YOUR TASK:
An unchanged copy of all the lines below is expected, and it should contain no pictures.

☆ ☆ ☆ ☆ ☆

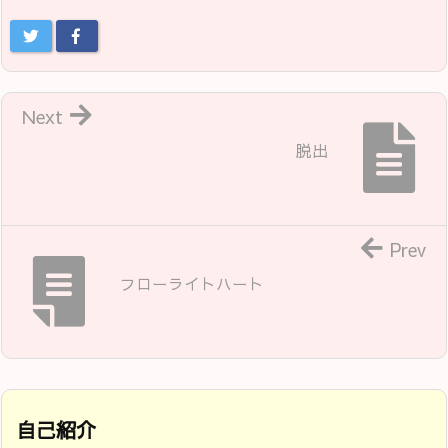
Next
脱出
Prev
フローライトハート
自己紹介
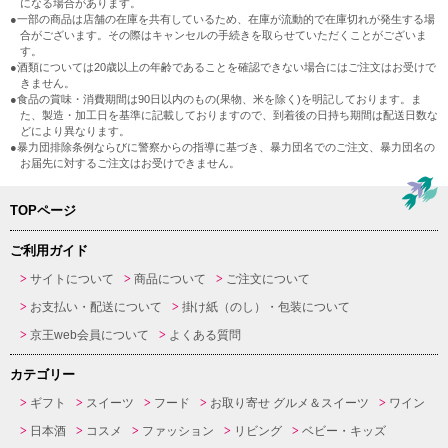
になる場合があります。
●一部の商品は店舗の在庫を共有しているため、在庫が流動的で在庫切れが発生する場
合がございます。その際はキャンセルの手続きを取らせていただくことがございま
す。
●酒類については20歳以上の年齢であることを確認できない場合にはご注文はお受けで
きません。
●食品の賞味・消費期間は90日以内のもの(果物、米を除く)を明記しております。ま
た、製造・加工日を基準に記載しておりますので、到着後の日持ち期間は配送日数な
どにより異なります。
●暴力団排除条例ならびに警察からの指導に基づき、暴力団名でのご注文、暴力団名の
お届先に対するご注文はお受けできません。
TOPページ
ご利用ガイド
サイトについて
商品について
ご注文について
お支払い・配送について
掛け紙（のし）・包装について
京王web会員について
よくある質問
カテゴリー
ギフト
スイーツ
フード
お取り寄せ グルメ＆スイーツ
ワイン
日本酒
コスメ
ファッション
リビング
ベビー・キッズ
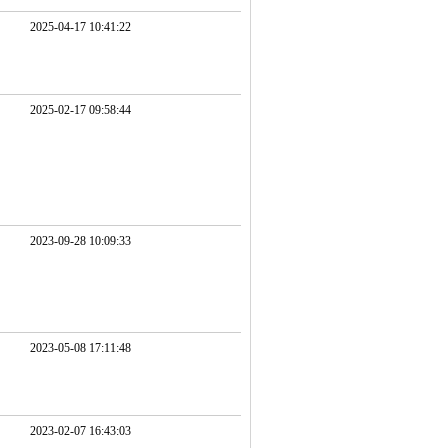
2025-04-17 10:41:22
2025-02-17 09:58:44
2023-09-28 10:09:33
2023-05-08 17:11:48
2023-02-07 16:43:03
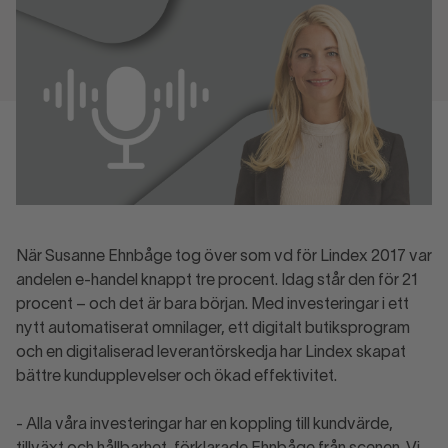
När Susanne Ehnbåge tog över som vd för Lindex 2017 var
andelen e-handel knappt tre procent. Idag står den för 21
procent – och det är bara början. Med investeringar i ett
nytt automatiserat omnilager, ett digitalt butiksprogram
och en digitaliserad leverantörskedja har Lindex skapat
bättre kundupplevelser och ökad effektivitet.
- Alla våra investeringar har en koppling till kundvärde,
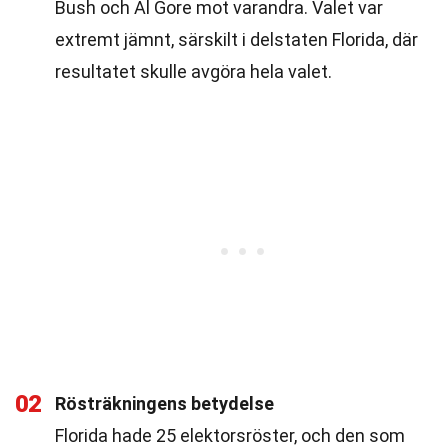
Bush och Al Gore mot varandra. Valet var
extremt jämnt, särskilt i delstaten Florida, där
resultatet skulle avgöra hela valet.
02
Rösträkningens betydelse
Florida hade 25 elektorsröster, och den som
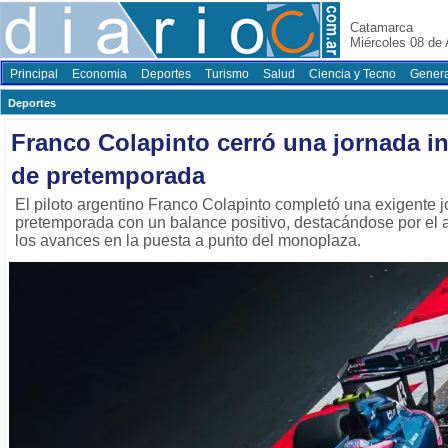
Catamarca
Miércoles 08 de 
Principal
Economia
Deportes
Turismo
Salud
Ciencia y Tecno
Genera
Deportes
Franco Colapinto cerró una jornada i
de pretemporada
El piloto argentino Franco Colapinto completó una exigente 
pretemporada con un balance positivo, destacándose por el a
los avances en la puesta a punto del monoplaza.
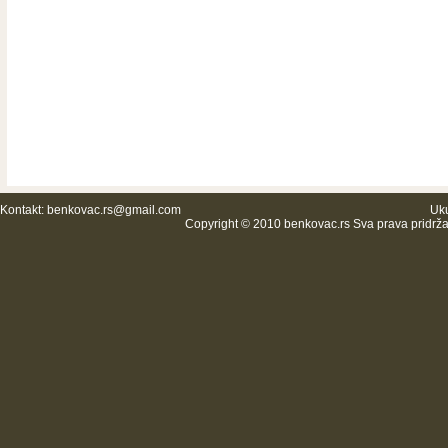
Kontakt:
benkovac.rs@gmail.com
Uku
Copyright © 2010 benkovac.rs Sva prava pridrž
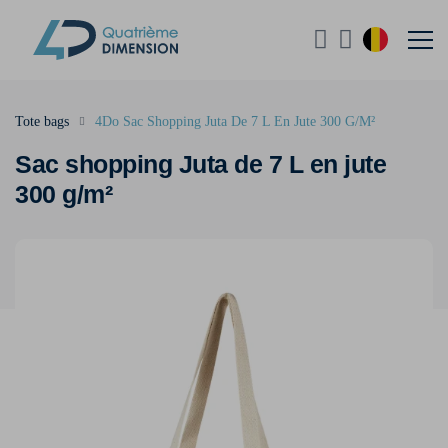
Tote bags
4Do Sac Shopping Juta De 7 L En Jute 300 G/M²
Sac shopping Juta de 7 L en jute
300 g/m²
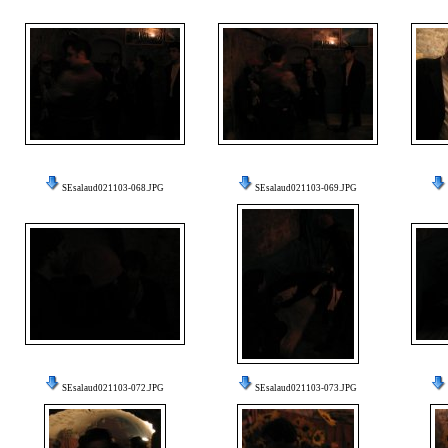
SEsalaud021103-068.JPG
SEsalaud021103-069.JPG
SEsalaud021103-072.JPG
SEsalaud021103-073.JPG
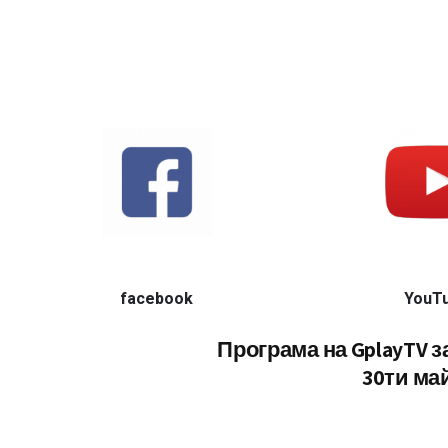
facebook
YouT
Програма на GplayTV з
30ти ма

☆ ☆ ☆ ☆ ☆

RESPONSE TO THIS EXERCISE:
Next
脱出
Prev
フローライトハート
自己紹介
になる場合があります。
●一部の商品は店舗の在庫を共有しているため、在庫が流動的で在庫切れが発生する場
合がございます。その際はキャンセルの手続きを取らせていただくことがございま
す。
●酒類については20歳以上の年齢であることを確認できない場合にはご注文はお受けで
きません。
●食品の賞味・消費期間は90日以内のもの(果物、米を除く)を明記しております。ま
た、製造・加工日を基準に記載しておりますので、到着後の日持ち期間は配送日数な
どにより異なります。
●暴力団排除条例ならびに警察からの指導に基づき、暴力団名でのご注文、暴力団名の
お届先に対するご注文はお受けできません。
TOPページ
ご利用ガイド
サイトについて
商品について
ご注文について
お支払い・配送について
掛け紙（のし）・包装について
京王web会員について
よくある質問
カテゴリー
ギフト
スイーツ
フード
お取り寄せ グルメ＆スイーツ
ワイン
日本酒
コスメ
ファッション
リビング
ベビー・キッズ
2025-04-17 10:41:22
2025-02-17 09:58:44
2023-09-28 10:09:33
2023-05-08 17:11:48
2023-02-07 16:43:03
När Susanne Ehnbåge tog över som vd för Lindex 2017 var
andelen e-handel knappt tre procent. Idag står den för 21
procent – och det är bara början. Med investeringar i ett
nytt automatiserat omnilager, ett digitalt butiksprogram
och en digitaliserad leverantörskedja har Lindex skapat
bättre kundupplevelser och ökad effektivitet.
- Alla våra investeringar har en koppling till kundvärde,
Bush och Al Gore mot varandra. Valet var
extremt jämnt, särskilt i delstaten Florida, där
resultatet skulle avgöra hela valet.
02
Rösträkningens betydelse
Florida hade 25 elektorsröster, och den som
Catamarca
Miércoles 08 de 
Principal
Economia
Deportes
Turismo
Salud
Ciencia y Tecno
Genera
Deportes
Franco Colapinto cerró una jornada i
de pretemporada
El piloto argentino Franco Colapinto completó una exigente 
pretemporada con un balance positivo, destacándose por el a
los avances en la puesta a punto del monoplaza.
Kontakt:
benkovac.rs@gmail.com
Uku
Copyright © 2010 benkovac.rs Sva prava pridrž
Tote bags
4Do Sac Shopping Juta De 7 L En Jute 300 G/M²
Sac shopping Juta de 7 L en jute
300 g/m²
SEsalaud021103-068.JPG
SEsalaud021103-069.JPG
SEsalaud021103-072.JPG
SEsalaud021103-073.JPG
facebook
YouT
Програма на GplayTV з
30ти ма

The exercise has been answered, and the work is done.